When the stress first happens, some stem cells proliferate massively and differentiate to release a huge number of cells that will do their job as infection-fighters and replace blood cells that had been lost, but only for a short time.

“But INKA1 works as a restraining factor in a subset of HSC,” says Kerstin Kaufmann, scientific associate in Dick’s lab. The gene keeps some, long-lasting HSC in a dormant or “quiescent” state, only activating them when the short-term cells are exhausted.

“This system works in a sprint and marathon way,” adds Kaufmann. “If you’re a sprinter, you have to use your resources fast and they become depleted quickly.

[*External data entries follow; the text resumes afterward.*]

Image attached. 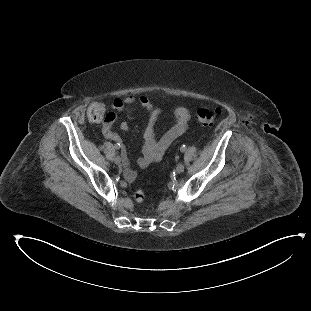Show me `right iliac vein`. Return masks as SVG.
<instances>
[{
  "label": "right iliac vein",
  "mask_w": 311,
  "mask_h": 311,
  "mask_svg": "<svg viewBox=\"0 0 311 311\" xmlns=\"http://www.w3.org/2000/svg\"><path fill=\"white\" fill-rule=\"evenodd\" d=\"M115 164L120 165L121 163V158L119 156H116L114 159Z\"/></svg>",
  "instance_id": "obj_1"
}]
</instances>
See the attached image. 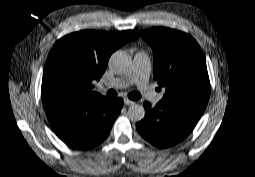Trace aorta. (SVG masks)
I'll return each instance as SVG.
<instances>
[{"label":"aorta","mask_w":255,"mask_h":177,"mask_svg":"<svg viewBox=\"0 0 255 177\" xmlns=\"http://www.w3.org/2000/svg\"><path fill=\"white\" fill-rule=\"evenodd\" d=\"M130 63V55L122 50L114 52L109 60V64L117 73L122 72V70L128 67ZM127 116L132 122H139L145 116V109L143 106L134 103L129 107Z\"/></svg>","instance_id":"1"}]
</instances>
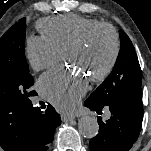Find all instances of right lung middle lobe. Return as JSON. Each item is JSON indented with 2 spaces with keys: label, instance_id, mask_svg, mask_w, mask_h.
Listing matches in <instances>:
<instances>
[{
  "label": "right lung middle lobe",
  "instance_id": "dd1d6c3e",
  "mask_svg": "<svg viewBox=\"0 0 151 151\" xmlns=\"http://www.w3.org/2000/svg\"><path fill=\"white\" fill-rule=\"evenodd\" d=\"M26 20L22 18L0 38V99L30 102L33 77L25 59Z\"/></svg>",
  "mask_w": 151,
  "mask_h": 151
}]
</instances>
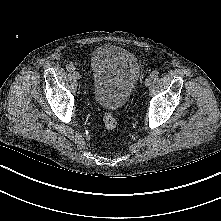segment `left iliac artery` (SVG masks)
<instances>
[{
	"label": "left iliac artery",
	"mask_w": 221,
	"mask_h": 221,
	"mask_svg": "<svg viewBox=\"0 0 221 221\" xmlns=\"http://www.w3.org/2000/svg\"><path fill=\"white\" fill-rule=\"evenodd\" d=\"M151 78L156 79L159 77V72L158 71H152V73L150 74Z\"/></svg>",
	"instance_id": "left-iliac-artery-1"
}]
</instances>
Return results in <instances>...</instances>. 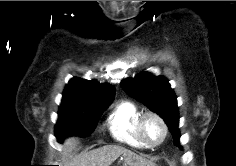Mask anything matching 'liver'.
<instances>
[{
  "label": "liver",
  "instance_id": "6515ba94",
  "mask_svg": "<svg viewBox=\"0 0 236 166\" xmlns=\"http://www.w3.org/2000/svg\"><path fill=\"white\" fill-rule=\"evenodd\" d=\"M76 138L71 137L64 141L63 161L64 166H110L121 155L126 157L131 166H153L154 164L145 158H142L132 151L118 146L106 145L90 152L80 154L73 158H68L69 154L77 145ZM126 165V164H124Z\"/></svg>",
  "mask_w": 236,
  "mask_h": 166
}]
</instances>
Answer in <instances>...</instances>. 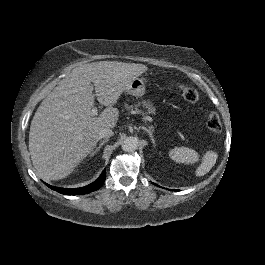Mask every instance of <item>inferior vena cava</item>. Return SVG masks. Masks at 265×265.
Masks as SVG:
<instances>
[{
	"label": "inferior vena cava",
	"instance_id": "1",
	"mask_svg": "<svg viewBox=\"0 0 265 265\" xmlns=\"http://www.w3.org/2000/svg\"><path fill=\"white\" fill-rule=\"evenodd\" d=\"M98 135L99 138H107L113 135V131L109 127H104L100 129Z\"/></svg>",
	"mask_w": 265,
	"mask_h": 265
}]
</instances>
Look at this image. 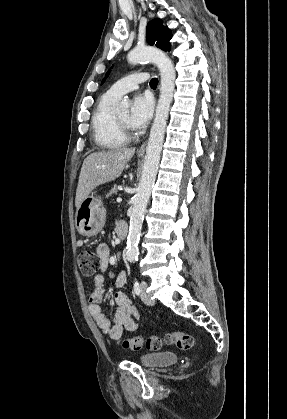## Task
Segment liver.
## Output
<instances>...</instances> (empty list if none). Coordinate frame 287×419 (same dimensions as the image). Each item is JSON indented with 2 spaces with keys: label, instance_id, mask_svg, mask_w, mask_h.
<instances>
[{
  "label": "liver",
  "instance_id": "1",
  "mask_svg": "<svg viewBox=\"0 0 287 419\" xmlns=\"http://www.w3.org/2000/svg\"><path fill=\"white\" fill-rule=\"evenodd\" d=\"M134 153V148H116L88 155L79 175L75 198L76 208H79L82 201L99 185L117 179Z\"/></svg>",
  "mask_w": 287,
  "mask_h": 419
}]
</instances>
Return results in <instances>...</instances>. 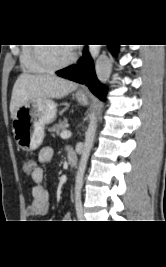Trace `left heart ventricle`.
Listing matches in <instances>:
<instances>
[{
  "label": "left heart ventricle",
  "instance_id": "obj_1",
  "mask_svg": "<svg viewBox=\"0 0 166 267\" xmlns=\"http://www.w3.org/2000/svg\"><path fill=\"white\" fill-rule=\"evenodd\" d=\"M45 52L48 58L53 61L54 63H63L67 61L73 50L69 46H46Z\"/></svg>",
  "mask_w": 166,
  "mask_h": 267
}]
</instances>
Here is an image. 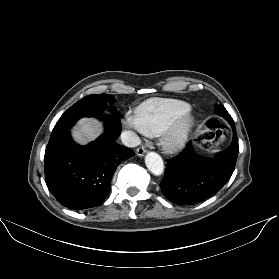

But if you’re running a marathon, you need to keep your energy restrained for a long time. So, with the stem cell system, it’s not that one set of cells is better than another, it’s that they are both needed and work together.”

The researchers believe this knowledge can be applied to treatment of leukemia, a common cancer. In a groundbreaking finding 25 years ago, Dick showed that leukemia is initiated and sustained by cells that behave like stem cells called leukemia stem cells. The disease produces an overabundance of “blast” cells. In their healthy state, these cells — red and white —are good at fighting infection. But as leukemia, they behave abnormally and crowd out the normal blood cells.

Stem cell transplantation — also known as a bone marrow transplant — has become a frequently used and usually successful method of treating leukemia. The procedure involves administering chemotherapy, which kills the patient’s cancerous stem cells. Then, through a process called “engraftment,” a donor’s stem cells are transfused into the patient’s blood so the production of healthy red and white blood cells can begin again.

“It’s the ultimate cell replacement therapy,” says Dick. “Every year, about 50,000 people globally undergo what is called an allogeneic transplant, meaning the stem cells come from a healthy matched donor, preferably a relative.”

A huge problem is that two-thirds of people who need the transplant don’t have a related matched donor.

One way to acquire the cells, however, is from cord blood banks where it is easier to find matched donors since these banks reflect the genetic diversity of the population that includes the leukemia patient needing the transplant.

These cells are found in the umbilical cords and placentas of babies after they are born. “Currently, cord blood stem cells can only be used on children and smaller adults as a single cord sample does not contain enough stem cells. Sometimes two cords are combined for an adult but this requires more tissue matching. Ideally HSC from a single sample could be expanded to produce enough HSC needed for adults, but the problem is that every time you put stem cells into a culture, they tend to become weaker and you lose HSC numbers. They are activated but they don’t retain the hallmark of stem cells – being able to renew themselves.”

But Dick thinks INKA1 could play a role in solving this problem by controlling how HSC become activated during the culture expansion so they retain their long term regeneration potential instead of being exhausted.